• [Requirement] Go through the entries below and count the lines holding the word "event". Reply with only the number, please.

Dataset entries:
★ ★ ★
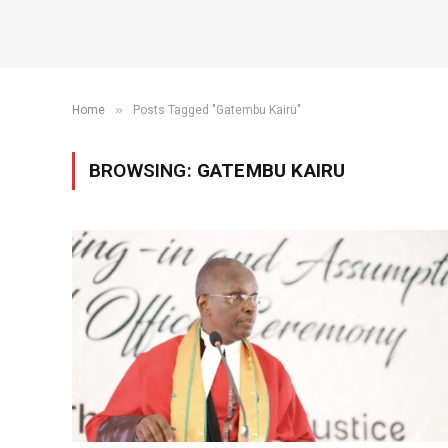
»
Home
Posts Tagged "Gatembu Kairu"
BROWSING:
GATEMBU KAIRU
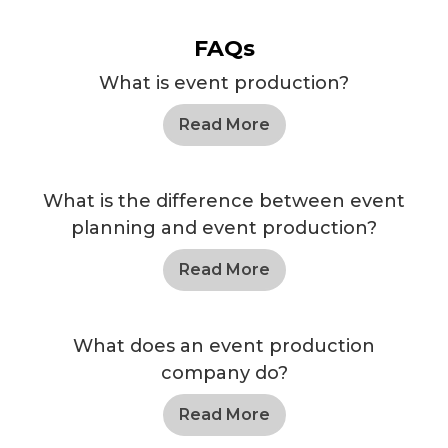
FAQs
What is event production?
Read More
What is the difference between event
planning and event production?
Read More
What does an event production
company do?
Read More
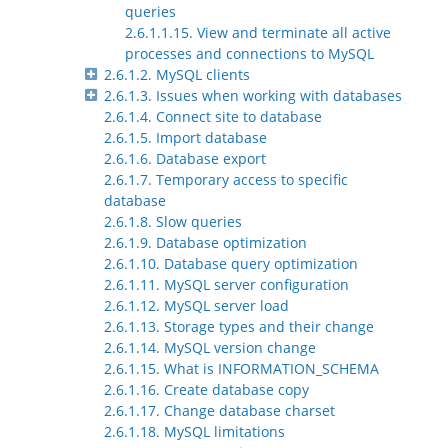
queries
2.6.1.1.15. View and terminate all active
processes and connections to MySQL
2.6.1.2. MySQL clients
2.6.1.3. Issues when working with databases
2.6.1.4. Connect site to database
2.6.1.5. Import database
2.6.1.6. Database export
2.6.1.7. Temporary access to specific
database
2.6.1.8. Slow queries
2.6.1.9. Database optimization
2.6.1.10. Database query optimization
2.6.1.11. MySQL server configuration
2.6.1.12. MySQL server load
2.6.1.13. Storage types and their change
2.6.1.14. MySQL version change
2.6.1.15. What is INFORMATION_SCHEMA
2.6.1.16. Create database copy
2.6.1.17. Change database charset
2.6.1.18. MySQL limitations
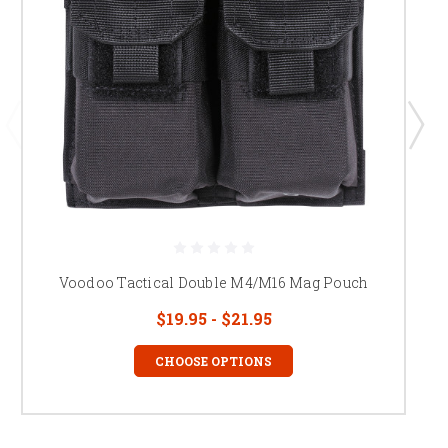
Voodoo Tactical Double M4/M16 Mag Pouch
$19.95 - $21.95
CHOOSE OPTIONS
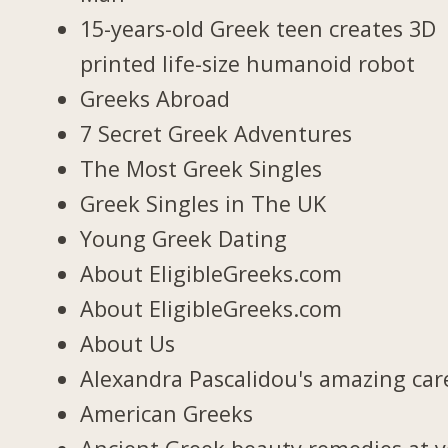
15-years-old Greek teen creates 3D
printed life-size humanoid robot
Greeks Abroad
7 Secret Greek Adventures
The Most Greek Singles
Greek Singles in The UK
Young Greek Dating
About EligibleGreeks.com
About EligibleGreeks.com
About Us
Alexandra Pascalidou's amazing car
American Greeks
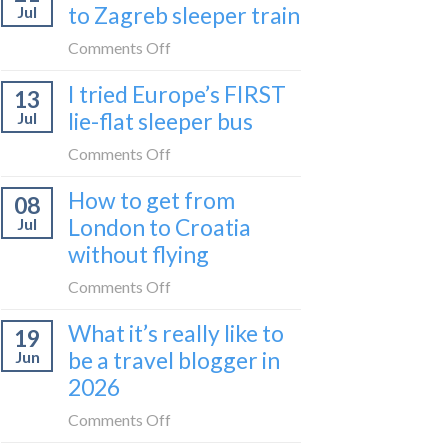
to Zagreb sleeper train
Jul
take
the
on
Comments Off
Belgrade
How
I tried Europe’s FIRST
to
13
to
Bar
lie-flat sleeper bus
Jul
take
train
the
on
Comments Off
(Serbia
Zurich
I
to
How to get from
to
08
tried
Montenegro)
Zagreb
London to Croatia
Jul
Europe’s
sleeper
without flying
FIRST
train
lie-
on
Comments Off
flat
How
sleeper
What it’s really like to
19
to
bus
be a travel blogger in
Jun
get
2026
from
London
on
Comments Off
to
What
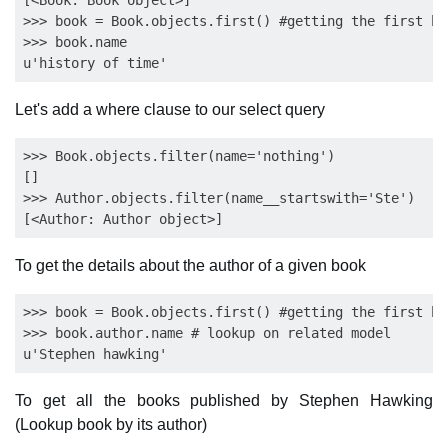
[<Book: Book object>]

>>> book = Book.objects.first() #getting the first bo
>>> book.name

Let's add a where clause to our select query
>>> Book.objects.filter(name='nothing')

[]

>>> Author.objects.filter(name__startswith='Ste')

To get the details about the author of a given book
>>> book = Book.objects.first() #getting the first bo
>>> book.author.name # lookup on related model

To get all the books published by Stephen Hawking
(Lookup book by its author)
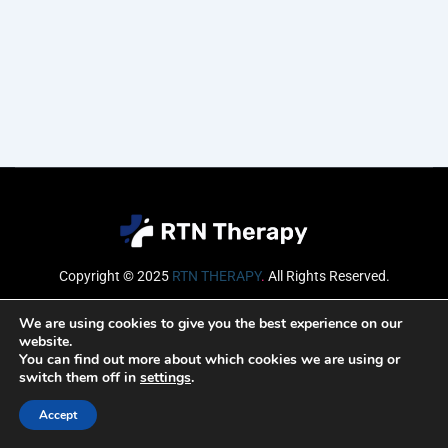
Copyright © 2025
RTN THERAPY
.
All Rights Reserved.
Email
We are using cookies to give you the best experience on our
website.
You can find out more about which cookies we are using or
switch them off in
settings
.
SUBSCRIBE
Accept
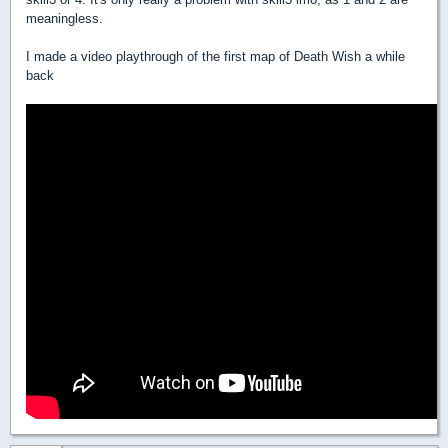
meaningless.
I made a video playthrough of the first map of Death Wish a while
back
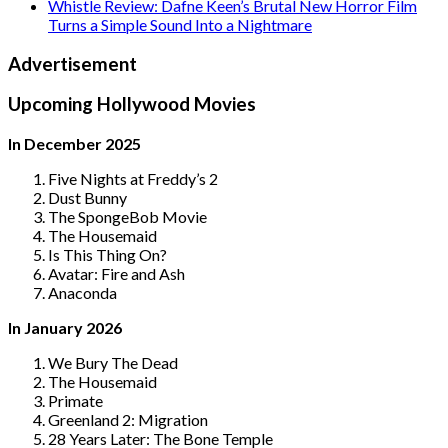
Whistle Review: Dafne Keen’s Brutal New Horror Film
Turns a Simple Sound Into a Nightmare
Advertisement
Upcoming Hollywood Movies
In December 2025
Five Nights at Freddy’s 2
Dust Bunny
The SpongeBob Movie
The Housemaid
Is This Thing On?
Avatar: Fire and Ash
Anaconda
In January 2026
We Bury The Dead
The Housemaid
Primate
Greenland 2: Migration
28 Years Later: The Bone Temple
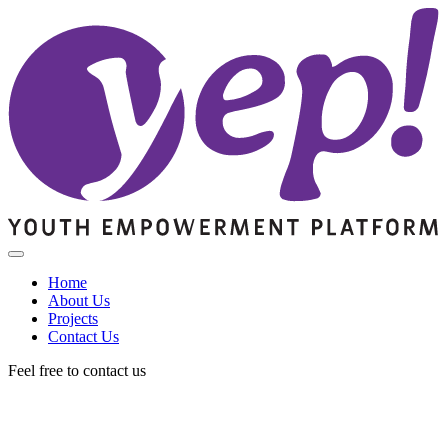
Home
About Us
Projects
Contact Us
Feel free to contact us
★ ★ ★
• [Final answer] 4